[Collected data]
=== Section Start ===

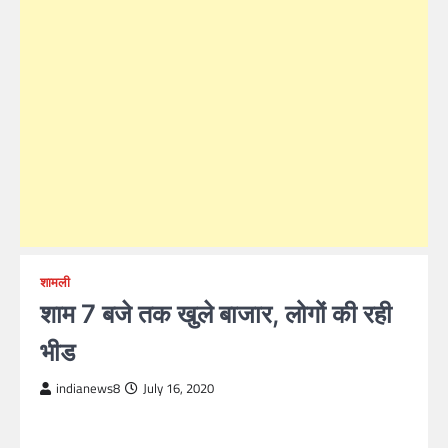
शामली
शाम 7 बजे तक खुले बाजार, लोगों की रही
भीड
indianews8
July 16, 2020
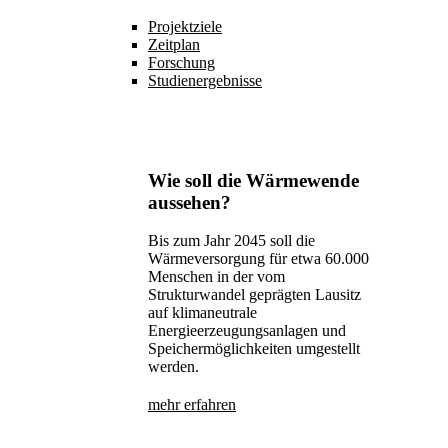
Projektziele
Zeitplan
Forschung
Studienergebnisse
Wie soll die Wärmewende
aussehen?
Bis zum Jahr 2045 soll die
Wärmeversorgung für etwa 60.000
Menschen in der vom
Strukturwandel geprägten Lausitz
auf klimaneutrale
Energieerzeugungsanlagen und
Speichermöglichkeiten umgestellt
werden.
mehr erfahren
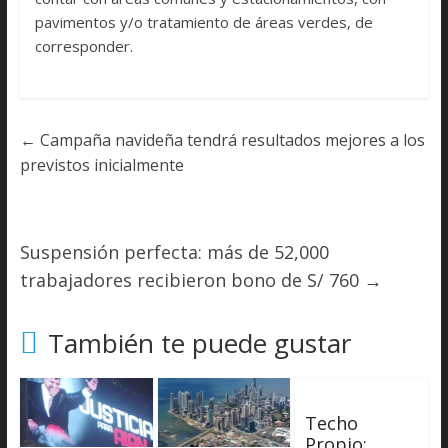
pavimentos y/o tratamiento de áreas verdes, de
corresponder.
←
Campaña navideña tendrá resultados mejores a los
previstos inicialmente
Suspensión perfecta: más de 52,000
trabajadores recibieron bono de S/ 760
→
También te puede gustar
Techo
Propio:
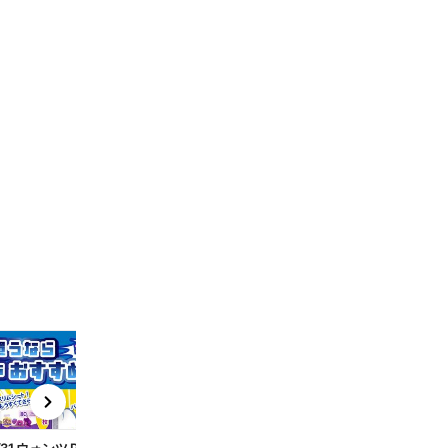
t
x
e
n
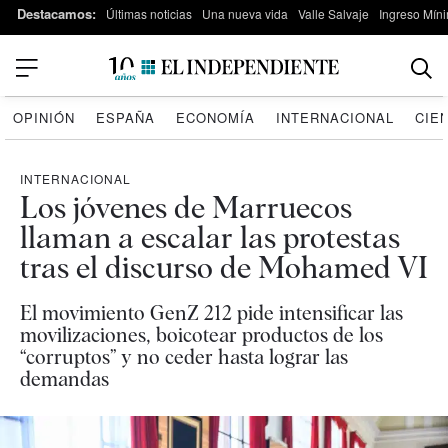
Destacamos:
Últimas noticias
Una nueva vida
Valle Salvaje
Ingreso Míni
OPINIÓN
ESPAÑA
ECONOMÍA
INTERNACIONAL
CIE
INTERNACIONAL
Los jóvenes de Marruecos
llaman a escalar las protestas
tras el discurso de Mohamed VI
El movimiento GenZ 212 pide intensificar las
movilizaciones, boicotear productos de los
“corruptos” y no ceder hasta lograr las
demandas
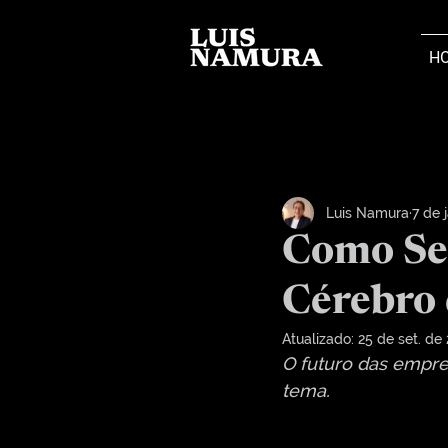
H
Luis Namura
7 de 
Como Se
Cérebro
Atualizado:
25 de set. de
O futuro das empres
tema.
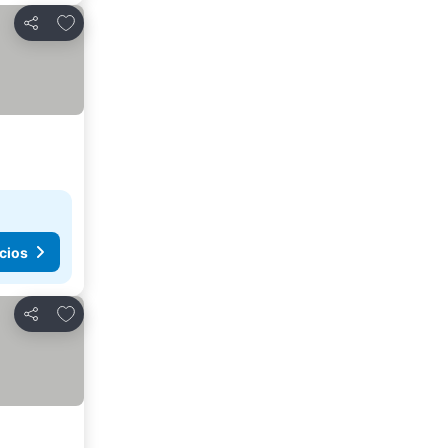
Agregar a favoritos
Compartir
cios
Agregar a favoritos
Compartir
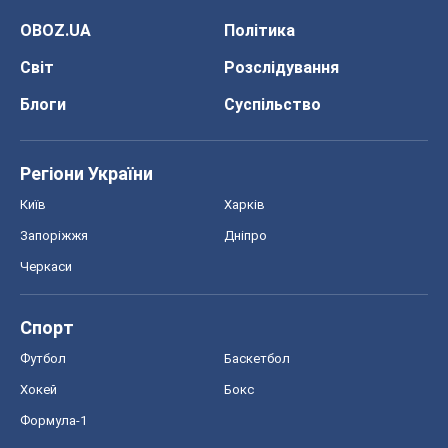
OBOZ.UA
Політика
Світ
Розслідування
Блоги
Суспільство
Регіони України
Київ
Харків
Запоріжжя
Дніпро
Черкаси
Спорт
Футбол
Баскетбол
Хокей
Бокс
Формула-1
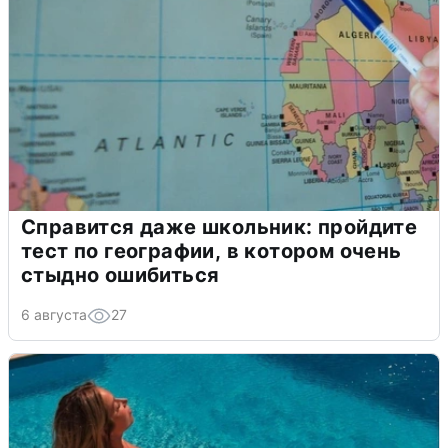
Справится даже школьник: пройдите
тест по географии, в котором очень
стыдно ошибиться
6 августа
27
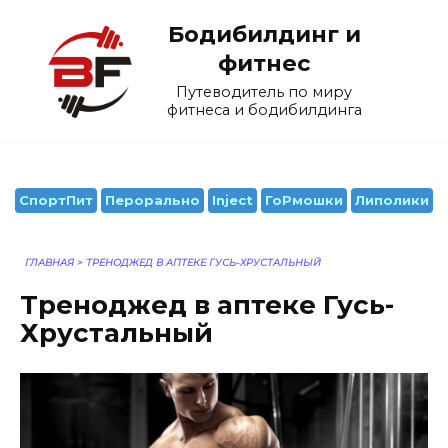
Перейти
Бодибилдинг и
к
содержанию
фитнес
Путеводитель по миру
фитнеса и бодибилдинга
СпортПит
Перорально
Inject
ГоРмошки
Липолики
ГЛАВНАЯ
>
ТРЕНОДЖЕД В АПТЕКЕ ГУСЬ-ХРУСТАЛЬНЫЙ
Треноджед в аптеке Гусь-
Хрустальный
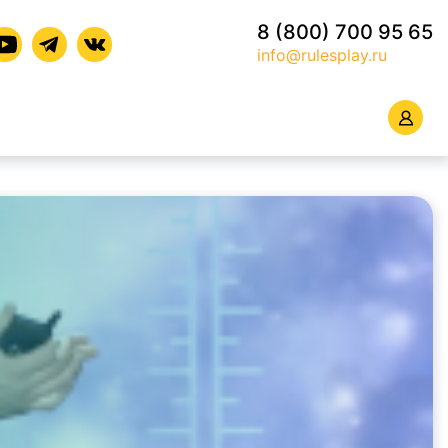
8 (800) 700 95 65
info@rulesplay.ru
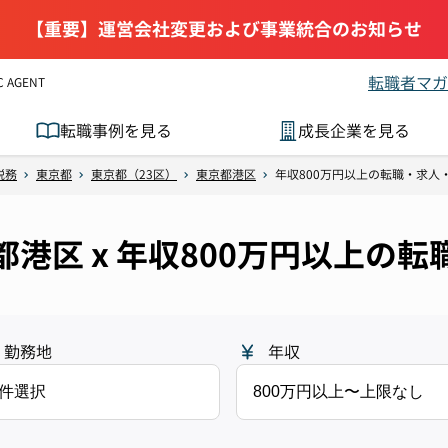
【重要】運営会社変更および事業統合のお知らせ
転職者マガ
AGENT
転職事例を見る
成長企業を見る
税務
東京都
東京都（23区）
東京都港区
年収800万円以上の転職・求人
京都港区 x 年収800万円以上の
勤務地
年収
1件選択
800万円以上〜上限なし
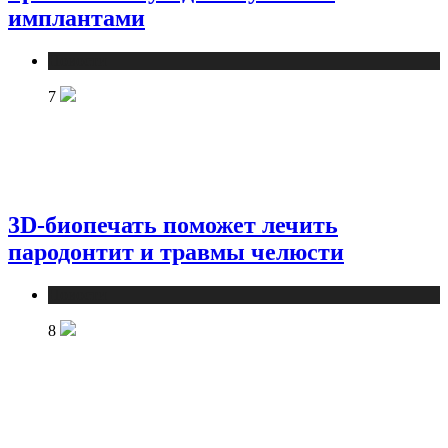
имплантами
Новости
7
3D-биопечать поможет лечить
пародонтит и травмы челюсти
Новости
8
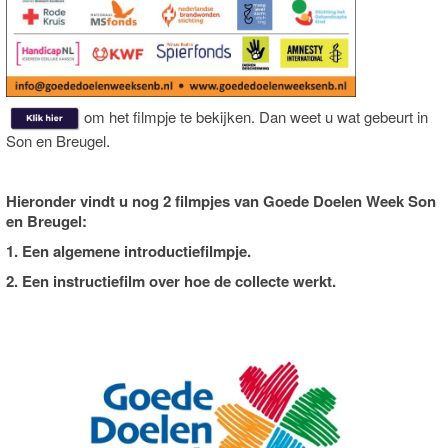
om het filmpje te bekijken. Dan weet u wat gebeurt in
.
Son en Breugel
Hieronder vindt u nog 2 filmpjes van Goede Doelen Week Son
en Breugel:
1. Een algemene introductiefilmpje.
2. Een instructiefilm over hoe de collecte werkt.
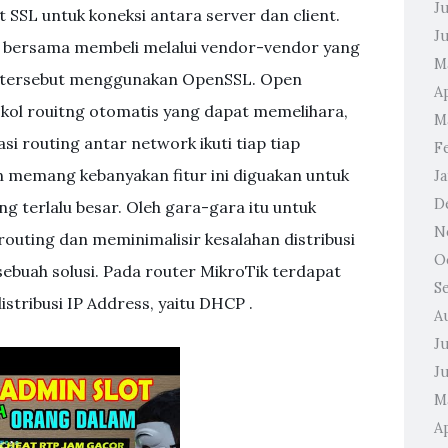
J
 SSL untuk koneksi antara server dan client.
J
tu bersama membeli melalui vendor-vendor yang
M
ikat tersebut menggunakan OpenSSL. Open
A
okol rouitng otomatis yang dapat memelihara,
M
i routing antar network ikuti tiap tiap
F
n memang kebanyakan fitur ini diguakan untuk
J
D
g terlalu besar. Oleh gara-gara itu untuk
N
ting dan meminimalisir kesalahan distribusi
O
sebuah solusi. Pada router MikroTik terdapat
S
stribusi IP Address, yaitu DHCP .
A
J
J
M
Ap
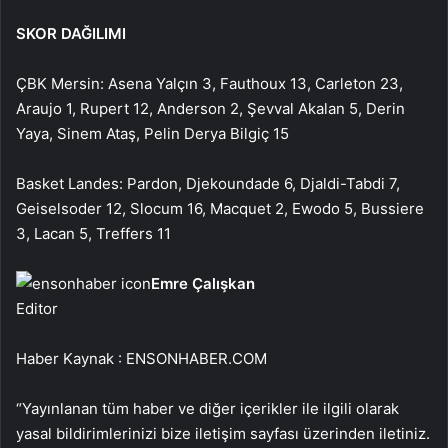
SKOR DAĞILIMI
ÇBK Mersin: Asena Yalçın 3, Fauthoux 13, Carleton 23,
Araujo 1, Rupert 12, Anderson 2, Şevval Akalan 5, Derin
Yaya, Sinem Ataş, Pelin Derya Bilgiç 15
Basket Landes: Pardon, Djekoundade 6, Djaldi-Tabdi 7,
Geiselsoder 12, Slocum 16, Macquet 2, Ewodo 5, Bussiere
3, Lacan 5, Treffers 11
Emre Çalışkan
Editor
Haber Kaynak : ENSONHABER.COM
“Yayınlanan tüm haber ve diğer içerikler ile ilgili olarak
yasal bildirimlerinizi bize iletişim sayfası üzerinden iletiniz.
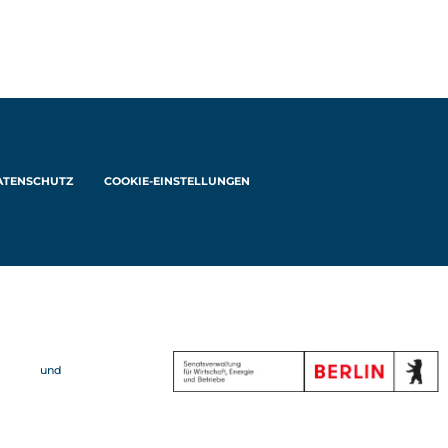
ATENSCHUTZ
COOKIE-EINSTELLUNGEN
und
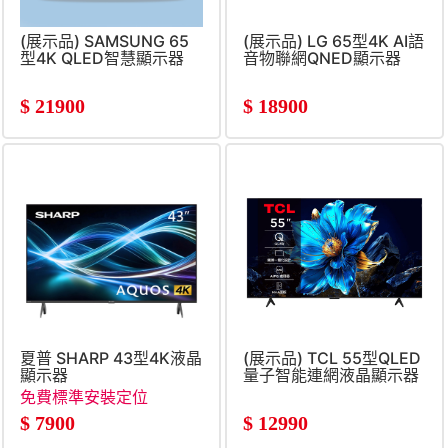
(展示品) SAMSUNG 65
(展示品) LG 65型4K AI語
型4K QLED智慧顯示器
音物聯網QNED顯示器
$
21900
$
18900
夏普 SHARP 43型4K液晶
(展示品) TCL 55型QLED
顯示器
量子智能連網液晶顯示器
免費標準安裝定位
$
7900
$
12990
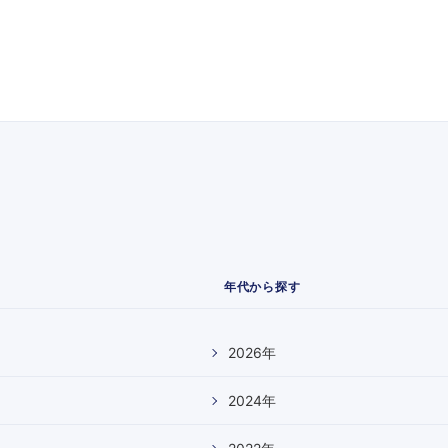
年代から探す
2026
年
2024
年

=== Section End ===

Repeat, with no pictures, each line from the beginning of the data through the line containing "Energieerzeugungsanlagen und", inclusive.

शामली
शाम 7 बजे तक खुले बाजार, लोगों की रही
भीड
indianews8
July 16, 2020
Projektziele
Zeitplan
Forschung
Studienergebnisse
Wie soll die Wärmewende
aussehen?
Bis zum Jahr 2045 soll die
Wärmeversorgung für etwa 60.000
Menschen in der vom
Strukturwandel geprägten Lausitz
auf klimaneutrale
Energieerzeugungsanlagen und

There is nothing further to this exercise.